Making the Gains of Mekong Cooperation Visible

Regional cooperation in the Mekong is often discussed in terms of shared risks—droughts, floods, declining fisheries, salinity intrusion and growing geopolitical pressures. While these challenges are real, a stronger basis for cooperation may lie in making its benefits more visible.

A new analysis by Dr Thang Nam Do argues that cooperation remains limited because the economic gains of joint action are rarely quantified or integrated into national decision-making. Governments typically bear the immediate costs of cooperation, while many benefits are long-term, shared across borders, and difficult to measure.

The article proposes a "cooperation dividend" approach to quantify the difference between cooperative and non-cooperative pathways. This would help estimate avoided losses, reduced risks, and opportunities created through coordinated action, while also showing how benefits and costs are distributed across countries and sectors.

Such evidence could strengthen negotiations on issues including coordinated dam operations, flood and drought management, fisheries protection, and Mekong Delta resilience.

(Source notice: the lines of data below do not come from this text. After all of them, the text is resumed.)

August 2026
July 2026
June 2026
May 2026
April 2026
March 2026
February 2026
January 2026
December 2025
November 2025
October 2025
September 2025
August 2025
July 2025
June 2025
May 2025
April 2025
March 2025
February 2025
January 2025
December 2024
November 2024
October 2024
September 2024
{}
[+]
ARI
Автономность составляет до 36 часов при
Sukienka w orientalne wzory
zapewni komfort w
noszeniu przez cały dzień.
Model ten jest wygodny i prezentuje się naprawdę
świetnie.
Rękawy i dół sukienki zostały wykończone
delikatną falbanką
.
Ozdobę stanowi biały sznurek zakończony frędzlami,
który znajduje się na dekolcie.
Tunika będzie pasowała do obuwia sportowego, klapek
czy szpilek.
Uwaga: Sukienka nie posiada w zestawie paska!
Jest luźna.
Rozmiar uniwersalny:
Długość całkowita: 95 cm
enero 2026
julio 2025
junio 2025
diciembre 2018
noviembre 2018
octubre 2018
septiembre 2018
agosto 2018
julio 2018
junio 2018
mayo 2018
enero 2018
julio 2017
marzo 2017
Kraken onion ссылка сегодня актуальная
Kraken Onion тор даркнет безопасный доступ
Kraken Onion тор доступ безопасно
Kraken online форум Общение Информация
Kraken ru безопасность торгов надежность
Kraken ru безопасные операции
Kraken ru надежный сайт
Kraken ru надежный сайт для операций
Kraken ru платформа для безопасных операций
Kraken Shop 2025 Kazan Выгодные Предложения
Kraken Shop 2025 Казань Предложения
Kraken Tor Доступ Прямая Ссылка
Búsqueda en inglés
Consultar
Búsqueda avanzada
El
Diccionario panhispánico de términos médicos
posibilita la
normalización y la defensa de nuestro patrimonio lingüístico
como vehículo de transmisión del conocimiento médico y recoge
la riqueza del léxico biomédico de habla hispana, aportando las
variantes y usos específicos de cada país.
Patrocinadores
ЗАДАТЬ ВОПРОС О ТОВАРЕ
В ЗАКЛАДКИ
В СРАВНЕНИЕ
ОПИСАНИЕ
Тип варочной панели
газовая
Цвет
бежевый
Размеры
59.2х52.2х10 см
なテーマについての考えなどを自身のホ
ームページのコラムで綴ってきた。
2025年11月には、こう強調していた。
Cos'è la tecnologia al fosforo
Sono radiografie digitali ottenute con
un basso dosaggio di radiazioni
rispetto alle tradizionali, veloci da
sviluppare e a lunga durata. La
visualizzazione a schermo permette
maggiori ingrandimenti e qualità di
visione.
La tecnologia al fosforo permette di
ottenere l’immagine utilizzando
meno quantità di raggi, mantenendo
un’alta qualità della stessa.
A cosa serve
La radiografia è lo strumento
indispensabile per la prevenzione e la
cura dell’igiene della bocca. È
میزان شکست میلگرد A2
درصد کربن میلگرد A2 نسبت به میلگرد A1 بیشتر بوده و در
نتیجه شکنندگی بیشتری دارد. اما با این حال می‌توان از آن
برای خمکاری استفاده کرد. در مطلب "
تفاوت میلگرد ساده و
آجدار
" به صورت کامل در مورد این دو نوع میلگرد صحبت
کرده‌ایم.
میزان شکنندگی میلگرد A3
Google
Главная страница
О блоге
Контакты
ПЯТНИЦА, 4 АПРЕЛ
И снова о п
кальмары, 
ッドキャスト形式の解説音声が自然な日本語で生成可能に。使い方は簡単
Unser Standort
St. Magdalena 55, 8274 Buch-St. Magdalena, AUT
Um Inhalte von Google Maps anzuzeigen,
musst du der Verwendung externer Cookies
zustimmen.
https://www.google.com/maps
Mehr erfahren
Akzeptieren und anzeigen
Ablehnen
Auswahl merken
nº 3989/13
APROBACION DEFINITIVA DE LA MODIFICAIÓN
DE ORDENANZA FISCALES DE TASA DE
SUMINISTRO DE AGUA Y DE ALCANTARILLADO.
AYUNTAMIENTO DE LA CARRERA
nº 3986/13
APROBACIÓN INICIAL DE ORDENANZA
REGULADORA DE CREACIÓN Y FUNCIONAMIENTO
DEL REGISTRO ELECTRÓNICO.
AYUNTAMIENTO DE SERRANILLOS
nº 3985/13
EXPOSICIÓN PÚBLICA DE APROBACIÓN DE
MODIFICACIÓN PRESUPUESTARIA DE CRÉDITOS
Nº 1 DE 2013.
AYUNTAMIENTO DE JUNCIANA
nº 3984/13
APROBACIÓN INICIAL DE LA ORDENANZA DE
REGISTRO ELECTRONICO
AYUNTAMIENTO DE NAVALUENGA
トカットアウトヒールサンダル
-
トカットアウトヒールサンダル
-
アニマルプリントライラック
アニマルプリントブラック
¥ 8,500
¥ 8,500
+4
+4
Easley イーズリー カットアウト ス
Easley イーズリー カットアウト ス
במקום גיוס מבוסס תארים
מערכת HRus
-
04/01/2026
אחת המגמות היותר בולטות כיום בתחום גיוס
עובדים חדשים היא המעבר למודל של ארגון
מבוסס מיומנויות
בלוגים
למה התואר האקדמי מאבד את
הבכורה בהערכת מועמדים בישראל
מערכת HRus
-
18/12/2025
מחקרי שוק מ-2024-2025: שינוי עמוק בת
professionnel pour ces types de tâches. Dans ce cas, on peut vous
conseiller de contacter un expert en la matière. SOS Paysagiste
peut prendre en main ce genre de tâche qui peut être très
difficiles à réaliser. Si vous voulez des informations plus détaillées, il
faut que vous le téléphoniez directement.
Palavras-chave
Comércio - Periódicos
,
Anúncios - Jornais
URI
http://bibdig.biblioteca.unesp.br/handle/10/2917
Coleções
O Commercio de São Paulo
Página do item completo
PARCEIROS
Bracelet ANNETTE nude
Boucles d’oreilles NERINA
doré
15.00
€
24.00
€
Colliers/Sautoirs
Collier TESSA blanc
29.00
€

It could also help development partners better target regional investments and encourage greater alignment between national priorities and basin-wide outcomes.

Rather than framing the Mekong primarily through upstream–downstream tensions, the cooperation dividend highlights the value created when countries work together. Making these gains visible can provide a stronger evidence base for investment, negotiation and regional policymaking.